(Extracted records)
⟨

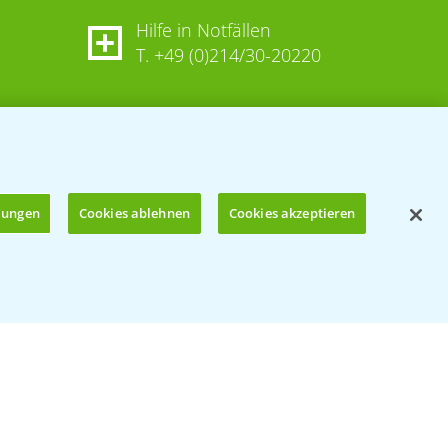
Hilfe in Notfällen
T.
+49 (0)214/30-20220
llungen
Cookies ablehnen
Cookies akzeptieren
Öffnen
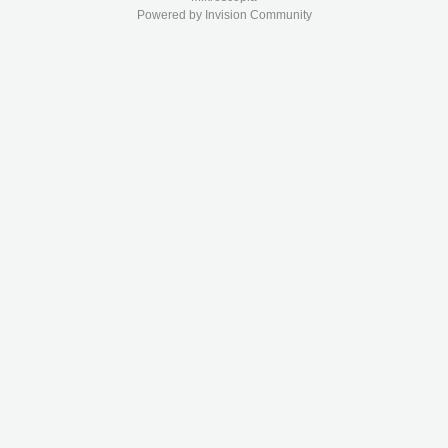
Powered by Invision Community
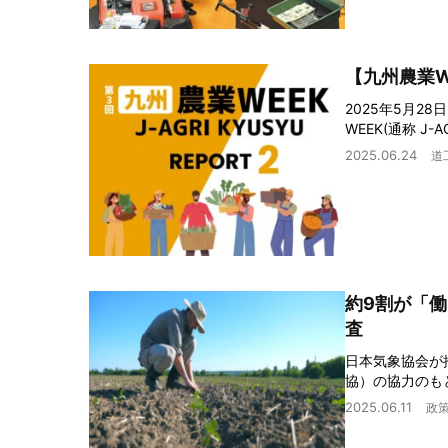
【九州農業W
2025年5月2
WEEK(通称 J
2025.06.24
道
約9割が「
査
日本気象協会が
協）の協力のも
2025.06.11
政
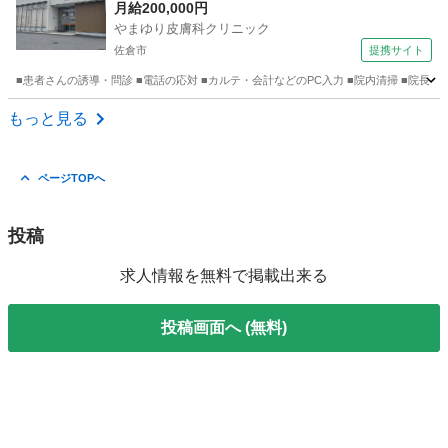
月給200,000円
やまゆり皮膚科クリニック
佐倉市
提携サイト
■患者さんの誘導・問診 ■電話の応対 ■カルテ・会計などのPC入力 ■院内清掃 ■院長
千葉
佐倉市
その他
もっと見る
ページTOPへ
投稿
求人情報を無料で掲載出来る
投稿画面へ (無料)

⟩

(Requirement)
Every record is to be repeated exactly, and no picture is carried over.

(Response)
Hilfe in Notfällen
T.
+49 (0)214/30-20220
llungen
Cookies ablehnen
Cookies akzeptieren
Öffnen
Powered by Invision Community
【九州農業W
2025年5月2
WEEK(通称 J
2025.06.24
道
約9割が「
査
日本気象協会が
協）の協力のも
2025.06.11
政
月給200,000円
やまゆり皮膚科クリニック
佐倉市
提携サイト
■患者さんの誘導・問診 ■電話の応対 ■カルテ・会計などのPC入力 ■院内清掃 ■院長
千葉
佐倉市
その他
もっと見る
ページTOPへ
投稿
求人情報を無料で掲載出来る
投稿画面へ (無料)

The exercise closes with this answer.